• **Information provided**:
§ §

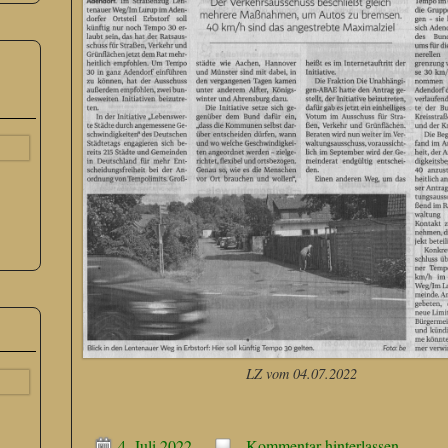
LZ vom 04.07.2022
4. Juli 2022
Kommentar hinterlassen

§ §

With the pictures removed, return the listing above in its exact original wording.

• **Solution for this task**:
LZ vom 04.07.2022
4. Juli 2022
Kommentar hinterlassen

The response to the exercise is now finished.